Some of these new reactors would use molten salt-based fuels that, when exposed to water, form highly corrosive hydrofluoric acid. Therefore, reprocessing (or some form of “conditioning”) the waste will likely be required for safety reasons before disposal. Sodium-cooled fast reactors—a “new” technology proposed to be used in some advanced reactors, including the Bill Gates-funded TerraPower reactors—face their own disposal challenges. These include dealing with the metallic uranium fuel which is pyrophoric (that is, prone to spontaneous combustion) and would need to be reprocessed into a safer form for disposal.

Unconventional reactors may reduce the level of some nuclear isotopes in the spent fuel they produce, but that won’t change what really drives requirements for our future nuclear waste repository: the heat production of spent fuel and amount of long-lived radionuclides in the waste. To put it another way, the new reactors will still need a waste repository, and it will likely need to be just as large as a repository for the waste produced by the current crop of conventional reactors.

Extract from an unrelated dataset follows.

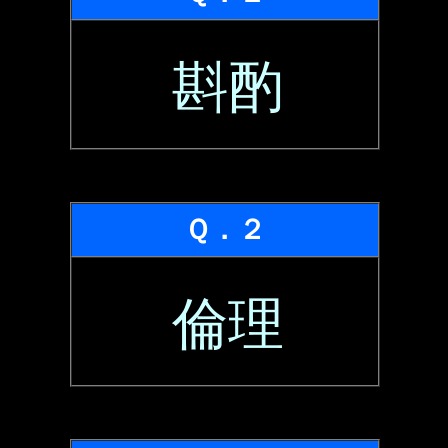
斟酌
Ｑ．２
倫理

Recycling and minimizing—even eliminating—the waste streams that many industries produce is responsible and prudent behavior. But in the context of nuclear energy, recycling is expensive, dirty, and ultimately dangerous.  Reprocessing spent nuclear fuel—which some advanced reactor designs require for safety reasons—actually produces fissile material that could be used to power nuclear weapons.  This is precisely why the United States has avoided the reprocessing of spent nuclear fuel for the last four decades, despite having the world’s largest number of commercial nuclear power plants.

Continuing research on how to deal with nuclear waste is a great idea. But building expensive prototypes of reactors whose fuel requires reprocessing, on the belief that such reactors will solve the nuclear waste problem in America, is misguided. At the same time, discounting the notion that a US move into reprocessing might spur other countries to develop this same technology—a technology they could secretly exploit to produce nuclear weapons—is shortsighted and damaging to US national and world security.